No more re-entering handwritten forms. No more mistakes. No more turning people away from the polls because their paper registration form never made it through the multiple steps from their hand to the voter file.

The ability to register electronically is no longer a fantasy or a distant possibility. It is here right now. A company called Verafirma worked with Santa Clara County, California to install a system where eight test voters registered to vote last week, all of them using different mobile devices.

The beauty of this technology is that it is open to the millions of people with a touch screen device, including those with below-average incomes, or anyone who can borrow a touch screen device for the few minutes it takes to register to vote. Verafirma has even designed a version where the user can enter their data on a PC or a Mac, receive a text message on their touch-screen phone, sign, and have it integrated into the electronic form before it is sent to the registrar, according to co-founder Michael Marubio.

This opens up incredible possibilities. Millennials, who define themselves by their connection to new technology, will take to this like tweens to Justin Bieber. They need to, because in addition to having dismal voter registration rates, more than 34% of them have moved since 2008 - a far higher percentage than for any other population segment. Another 9.5 million youths have turned 18 since 2008. They will all need to register or re-register to vote in 2010.

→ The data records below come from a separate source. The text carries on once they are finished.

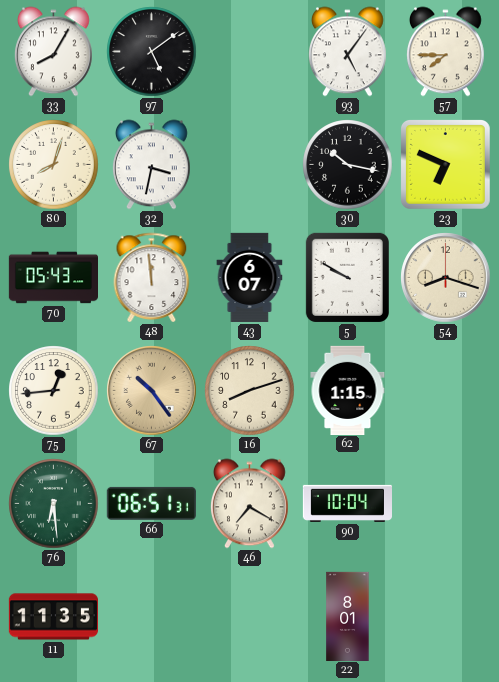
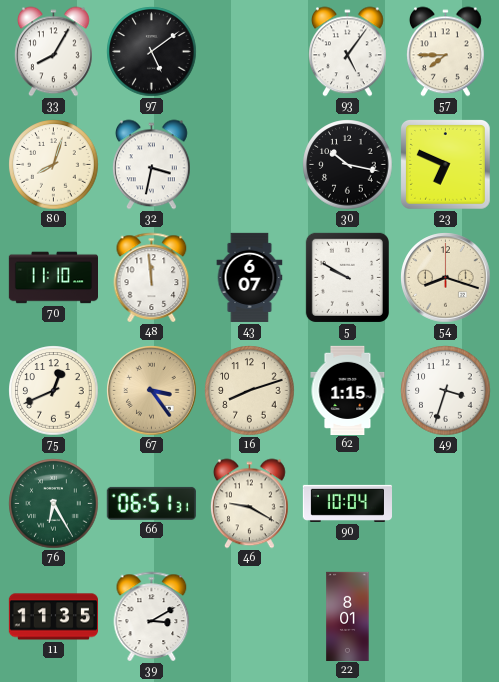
70: 05:43 -> 11:10
75: 12:44 -> 12:41
67: 10:24 -> 3:24
49: none -> 3:33
76: 6:29 -> 6:25
46: 7:20 -> 9:20
39: none -> 3:10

By providing instant mobile voter registration, this system could help any voter, even those without technological savvy or a personal touch-screen device. Voter registration organizations that serve low-income communities could begin using touch-screen devices like the iPad on registration drives, instead of carrying around a lot of paper.

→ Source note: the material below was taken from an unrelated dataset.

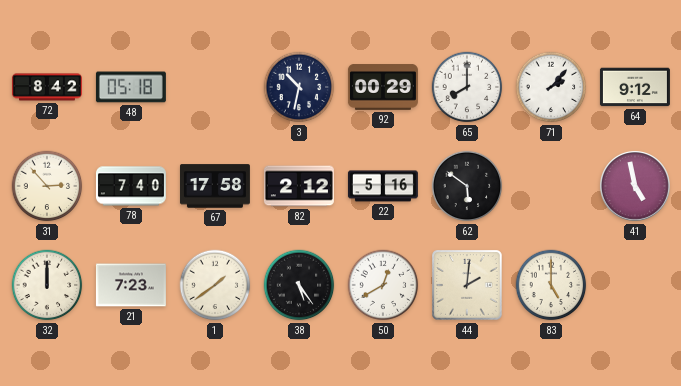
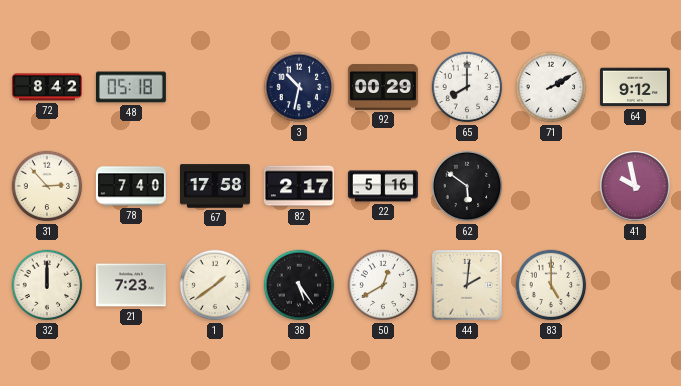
71: 2:07 -> 2:10
82: 2:12 -> 2:17
41: 4:58 -> 9:58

By being electronic, the process can also be started from any website or social network media outlet. Imagine inserting an electronic voter registration link on political websites, news media outlets, even the Huffington Post. Read today's headlines and get motivated? Click here to register. Message your friends about a social problem? Why not add a voter registration link.

Right now, according to Marubio, Verafirma believes this form of registration would be accepted in 18 states without changing the law. It could be expanded to the other 32 states if Congress set a timetable by which states have to accept registrations with electronic signatures. The perfect vehicle to add this to is H.R. 1719 - a bill awaiting markup that requires states to allow online voter registration.

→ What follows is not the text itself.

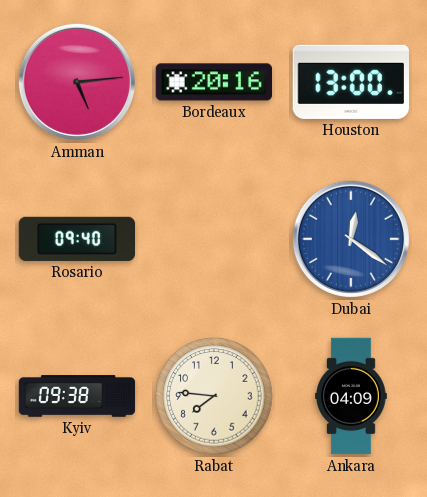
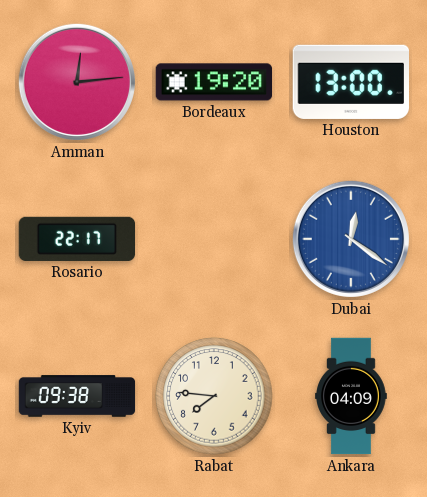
Amman: 5:14 -> 12:14
Bordeaux: 20:16 -> 19:20
Rosario: 09:40 -> 22:17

Electronic registrations with electronic signatures is actually an easier advancement for states than online registration because no complicated website is required, just the ability to transfer electronic data.

Electronic registration is also better than online registration because it can embrace all voters, not just those with driver's licenses. One study in Wisconsin found that more than half of African American and Hispanic adults, and nearly a quarter of those over 65, did not have valid driver's licenses or state photo IDs. A Missouri study confirmed these problems. People can register online in seven states - Arizona, Colorado, Kansas, Louisiana, Oregon, Utah and Washington - but only if they have a state driver's license on file that provides the state with the voter's signature. By supplying the signature electronically, touch-screen registrations overcome this limitation.

But what about voter fraud, the mythical bogeyman that has blocked helpful election reform over and over again? Well, it turns out that an electronic signature is far more secure and verifiable than an inked one, because the electronic software records a mini-movie of the person signing and not just the end product. The software also locks the signature so any tampering would show up in the code that election officials receive with the registration form.

This is an innovation whose time has come. Fair Elections Legal Network is going to work to expand its reach.